When I was a kid, the only notion of television addiction was humorously personified by the cowboy clad, TV obsessed "Mike Teevee" in the 1971 film, Willy Wonka and the Chocolate Factory. In contrast to today’s countless channels and 24-hours-a-day broadcasting, we only had three channels, no remote control, and the television stations went off air at the end of the day!
These days, superfluous television watching à la Mike Teevee has become the norm. According to the A.C. Nielsen Company, the average American watches more than 4 hours of television a day, equalling 28 hours a week or 2 months of non-stop TV viewing. If you live to be 65, you’ll have accumulated 9 years of having been glued to the television. Now, with on-demand internet streaming services like Netflix, there has been a rise in the phenomenon of binge watching, in which two to six episodes of the same television show is viewed in one sitting.
Studies have found that people who call themselves "television addicts" watch twice as much as the average viewer. In fact, one study found that self-described addicts watched an average of 56 hours a week, and that 2 to 12% of viewers see themselves as addicted, feeling unhappy watching as much as they do, yet seem powerless to stop themselves.
Going TV free
Each year, I like to observe Lent, a season in which I'd abstain from one habit. In 2006, I chose to forego watching television, prompted by the fact that I’d been spending entire Saturdays laying on the couch, marathon watching episodes of Law & Order. I'd always feel so guilty, painfully aware that I’d frittered away my entire day doing something so soul sucking, but would then go and do it again the following weekend.
As the Lent season wore on, I found that I didn’t really miss television all that much. Deciding to get rid of TV altogether, I cancelled my cable service and gave away my TV set. Ironically, I worked in television production at this time, and was expected to watch television to stay current with the latest topics and trends. Yet, being TV free was so liberating! I got stuff done, read more books, exercised faithfully, had a flourishing social life, and got more sleep!
At present, I am no longer TV free, but I always try to stay mindful about keeping my television watching habits in check!
Overcoming television addiction
How do you beat something so alluring and addictive as television? If you feel your TV viewing habits are consuming your life, and you’re really wanting to make a change, here are some strategies that can be effective for curbing your cravings:
Admit to yourself that you have a problem
Ignoring the problem or pretending that it doesn’t exist won’t make it go away. Like other addictions, the compulsion to watch is gradual, gaining more control over your thoughts and actions, and ultimately stealing time that could have spent on better things. Consider whether you’re using TV to avoid something more challenging, more uncomfortable, like work, exercise or relationships. The addiction fulfills the compulsion to run towards comfort and away from discomfort.

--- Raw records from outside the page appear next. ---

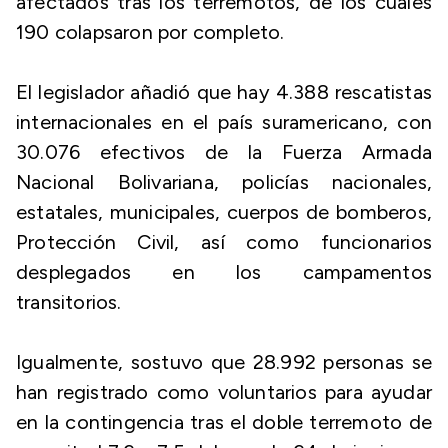
afectados tras los terremotos, de los cuales
190 colapsaron por completo.
El legislador añadió que hay 4.388 rescatistas
internacionales en el país suramericano, con
30.076 efectivos de la Fuerza Armada
Nacional Bolivariana, policías nacionales,
estatales, municipales, cuerpos de bomberos,
Protección Civil, así como funcionarios
desplegados en los campamentos
transitorios.
Igualmente, sostuvo que 28.992 personas se
han registrado como voluntarios para ayudar
en la contingencia tras el doble terremoto de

Assess the of the extent of your addiction
Keep track of how much television you are actually watching, even if you have to keep a written log the hours you’ve spent sat in front of the screen. Increase awareness of your motivation to watch by asking yourself these questions:
By watching the usual 4 hours of television this evening, will I feel any happier, healthier, or more fulfilled in the morning?
If I only watch 1 hour of television this evening, will I feel any less happy, healthy, or fulfilled in the morning?
Apart of short term entertainment and relaxation, what do I really get out of it?
When you gain the realization that you can turn off the television by a certain time at night and leave it off, it frees up a lot of time which you can use however you like. Plus, you’ll get a better night’s sleep!
Wean off gradually
To overcome your television addiction, try giving up watching for one evening, or one day of the week. At first, you may feel the tug of resistance, but keep telling yourself that “it’s just one day.” To avoid feeling tempted to reach for the remote, plan ahead by scheduling other activities to keep yourself occupied. Once you feel confident that you can go without television for one day without consequence, increase to two days a week, or for a entire weekend.
Use your time effectively
Nobody on their deathbed ever wished they’d spent more of their life watching television! Life is precious and not to be wasted! Think about what is important to you and that you only have a limited time in this life to do things that really matter. Instead of squandering your time bathed in the glow of the TV, explore new ways to spend your time. Go learn something new, acquire a new skill, take up a new hobby, make new friends, foster the ones you already have, or finish that project you left incomplete! Live your life consciously by deciding how you want to spend your time.
Remember, the alternatives to watching television are limited only by your imagination and willingness to move out of your comfort zone!